An earlier post looked at total legal spending as a percentage of data found by the 1993 Law Department Spending Survey of Price Waterhouse and its successor, the 2007 Law Department Survey of Hildebrandt (See my post of Dec.5, 2007.).

Also noteworthy are the stability of other basic metrics over the 14-year period. In 1992, the median figure for total legal spending (TLS) as a percent of revenues was 0.40 percent (See my post of Jan.18, 2007 on lawyers per billion of revenue across industries.). Fourteen years later, that figure had barely budged, at 0.44 percent.

Outside counsel spending as a percent of revenues shifted slightly, from 0.21 to 0.19 percent, while total inside legal spending dipped a tiny amount, 0.14 percent to 0.13 percent.
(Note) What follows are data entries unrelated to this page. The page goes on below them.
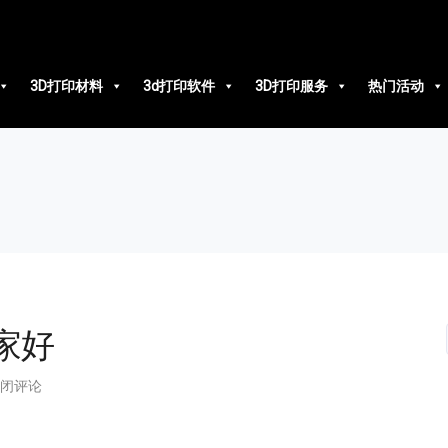
3D打印材料
3d打印软件
3D打印服务
热门活动
家好
闭评论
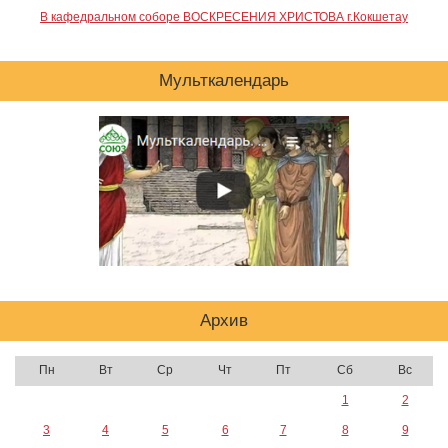
В кафедральном соборе ВОСКРЕСЕНИЯ ХРИСТОВА г.Кокшетау
Мульткалендарь
Архив
Пн
Вт
Ср
Чт
Пт
Сб
Вс
1
2
3
4
5
6
7
8
9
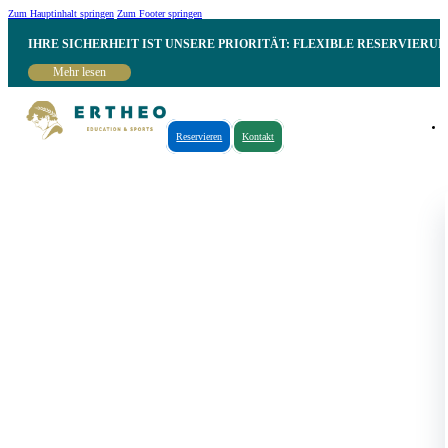
Zum Hauptinhalt springen
Zum Footer springen
IHRE SICHERHEIT IST UNSERE PRIORITÄT: FLEXIBLE RESERVIER
Mehr lesen
Reservieren
Kontakt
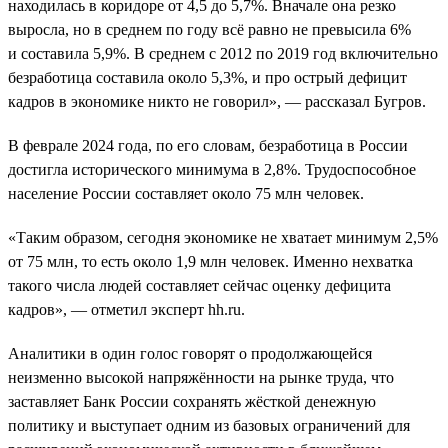
находилась в коридоре от 4,5 до 5,7%. Вначале она резко
выросла, но в среднем по году всё равно не превысила 6%
и составила 5,9%. В среднем с 2012 по 2019 год включительно
безработица составила около 5,3%, и про острый дефицит
кадров в экономике никто не говорил», — рассказал Бугров.
В феврале 2024 года, по его словам, безработица в России
достигла исторического минимума в 2,8%. Трудоспособное
население России составляет около 75 млн человек.
«Таким образом, сегодня экономике не хватает минимум 2,5%
от 75 млн, то есть около 1,9 млн человек. Именно нехватка
такого числа людей составляет сейчас оценку дефицита
кадров», — отметил эксперт hh.ru.
Аналитики в один голос говорят о продолжающейся
неизменно высокой напряжённости на рынке труда, что
заставляет Банк России сохранять жёсткой денежную
политику и выступает одним из базовых ограничений для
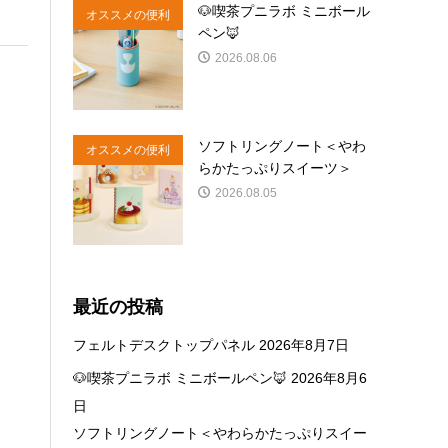
🐶喫茶プニラボ ミニボール
オススメの便利
ペン🦊
商品
2026.08.06
ソフトリングノート＜やわ
オススメの便利
らかたっぷりスイーツ＞
商品
2026.08.05
最近の投稿
フェルトデスクトップパネル
2026年8月7日
🐶喫茶プニラボ ミニボールペン🦊
2026年8月6
日
ソフトリングノート＜やわらかたっぷりスイー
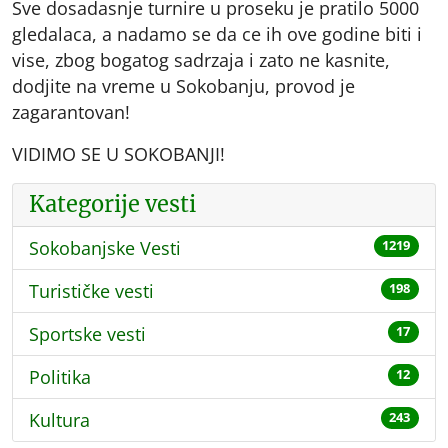
Sve dosadasnje turnire u proseku je pratilo 5000
gledalaca, a nadamo se da ce ih ove godine biti i
vise, zbog bogatog sadrzaja i zato ne kasnite,
dodjite na vreme u Sokobanju, provod je
zagarantovan!
VIDIMO SE U SOKOBANJI!
Kategorije vesti
Sokobanjske Vesti
1219
Turističke vesti
198
Sportske vesti
17
Politika
12
Kultura
243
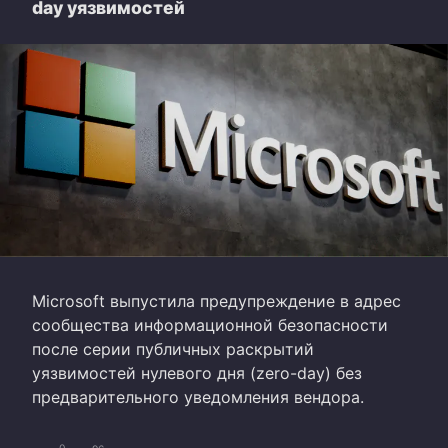
day уязвимостей
Microsoft выпустила предупреждение в адрес
сообщества информационной безопасности
после серии публичных раскрытий
уязвимостей нулевого дня (zero-day) без
предварительного уведомления вендора.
Given the number of departments in the two surveys, neither the TLS nudge upward nor the components’ minor adjustments is likely to be statistically significant (See my post of June 19, 2006 on statistical significance.).

If the shift of spending from outside to inside is legitimate, not a statistical artifact, two observations find support. Despite all the wailing about outside counsel fees and billing practices, law departments have whittled down their painful consequences. Second, this data suggests that over this period of years, law departments have bulked up in-house as compared to spent outside.